Trump had trouble sticking to this narrative, however. On Saturday, Right Wing Watch reports, Trump seemed to double down on his original statement in an interview with conservative radio host Joe Pags.
Trump said that he "didn't see any big deal" about the comments at the time he made them, and bragged about how "a lot of people" thought his answer was "excellent" and a "very good answer."
Pags said he thought Chris Matthews's abortion questioning was "ridiculous," and asked Trump why he even bothered to go on MSNBC in the first place.

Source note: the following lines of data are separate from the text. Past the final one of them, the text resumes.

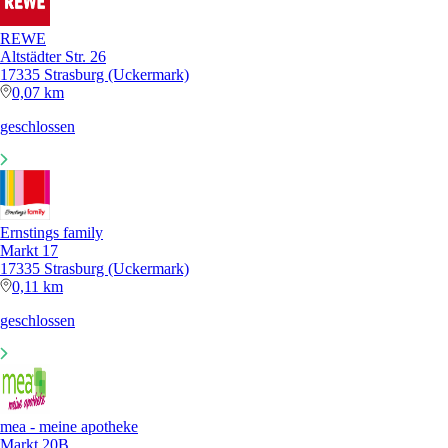
REWE
Altstädter Str. 26
17335 Strasburg (Uckermark)
0,07 km
geschlossen
Ernstings family
Markt 17
17335 Strasburg (Uckermark)
0,11 km
geschlossen
mea - meine apotheke
Markt 20B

It was a hypothetical question. A lot of people thought my answer was excellent, by the way. There were a lot of people who thought that was a very good answer. It was a hypothetical question. I didn’t see any big deal and then all of a sudden there was somewhat of a storm. And you know, it’s interesting, this morning I’m hearing two hosts on television that were critical and they said, "We really thought his first answer was very good." Because you can’t win. "We thought it was good, what was wrong with his first answer?" And I heard a pastor, who is a fantastic pastor, saying, "Well, you know, if you think about it, his first answer is right."
Pags seemed to agree, responding that Trump's original answer was "consistent with conservatism."
A lot of conservatives vehemently disagree with Pags on this, arguing that women are "victims" of abortion and should be treated with compassion. But he's correct in the sense that anti-abortion laws passed by conservative legislators have been used to prosecute women for abortion or miscarriage in America, even if that's not their original intent.
Aside from Trump's pro-choice stance in the past, the Washington Post reported that the candidate took five different positions on abortion in three days after his original comments. This is arguably the sixth.
Trump also said Friday that "the laws are set" right now on abortion, and that "we have to leave it that way" — which angered anti-abortion advocates for the opposite reason that his initial "punishment" comment did. The campaign stepped in again after that, arguing that Trump meant the law is set "until he is president" and can nominate the right judges who will change the law.